INC-176274 · Issue 666390
Timeout check added to authorization to preserve portal context
Resolved in Pega Version 8.7
When using SAML SSO Authentication Service with "Use access group timeout" and "Redirect to IDP login after logout" selected and "Force authentication" not selected, manually logging out correctly returned the view to the custom SSO login page but the timeout logout returned the default Pega login page as if SSO was not in use. Analysis showed there was a "Failed to open portal" error after doing some action post timeout, and this was traced to pyPortal page not having a value. Investigation showed this was blank due to the creation of new thread while the requestor state was perceived as unauthenticated because of the timeout. To resolve this, a timeout check has been added to the following: Authorization#setActiveAccessGroup(java.lang.String, boolean, boolean, java.util.Map) BasicApplicationContextImmutableImpl#applyApplicationProperties
INC-151253 · Issue 607624
Hash comparisons adjusted for upgraded sites
Resolved in Pega Version 8.5.2
Existing Pega Diagnostic Cloud SSO URLs were not working after upgrade. This was traced to the previous tenant hash (or AG hash) having padding characters like ‘(’ which are no longer used in higher versions. This caused the tenant hash comparison during the SAML login flow to fail. To resolve this, the system will not compare an incoming tenant hash (in relay state) with a current platform tenant hash, but instead will rely on the “/!” pattern to identify the tenant hash in the relay state.
SR-C73100 · Issue 411034
Synchronized block method added to load keystore set with RUF
Resolved in Pega Version 8.1.2
A recent enhancement allows for the SAML auth service to use a reference to an external file for the signing certificate keystore.
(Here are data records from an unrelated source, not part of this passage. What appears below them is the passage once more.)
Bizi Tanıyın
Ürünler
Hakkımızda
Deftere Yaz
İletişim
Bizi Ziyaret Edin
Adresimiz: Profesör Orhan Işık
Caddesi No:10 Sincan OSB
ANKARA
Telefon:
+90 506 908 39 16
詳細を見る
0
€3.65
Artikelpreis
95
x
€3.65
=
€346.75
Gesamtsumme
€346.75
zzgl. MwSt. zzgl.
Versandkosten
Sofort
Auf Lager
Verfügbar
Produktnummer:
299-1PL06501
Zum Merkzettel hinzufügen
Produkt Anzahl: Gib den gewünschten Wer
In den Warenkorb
When the keystore had the password set using a Rule-Utility-Function, rather than being static, there were intermittent login fails with the error "unable to process SAML WebSSO request1" on the screen, and the RULES logs contained thousands of entries of an error indicating "Password is wrong". It was sometimes possible to log in by starting a new browser sessions and trying again. This was an issue with the PasswordHash property being changed from a static to a non-static field: it was not thread safe, though each object got its own copy of the instance, because if two or more threads call the setPasswordHash() method on the same object, all of these threads tried to simultaneously update the passwordHash instance variable and incorrect results were seen. To correct this, the system will use a synchronized block when loading the entries into cache in the getKey() method - Caller function of KeystoreCacheImpl.java.
INC-157095 · Issue 638808
Enhancement added for tenant-level authentication
Resolved in Pega Version 8.7
In a multi-tenant PDC with a few tenants that utilize their own custom SSO, a pre-authentication activity inside a tenant that should block community access was also affecting tenants that did not have that pre-auth activity set. This was a missed use case and has been resolved by adding a tenantId hash in SchemePRAuth.makeUniqueSchemeName() to create the authServiceName.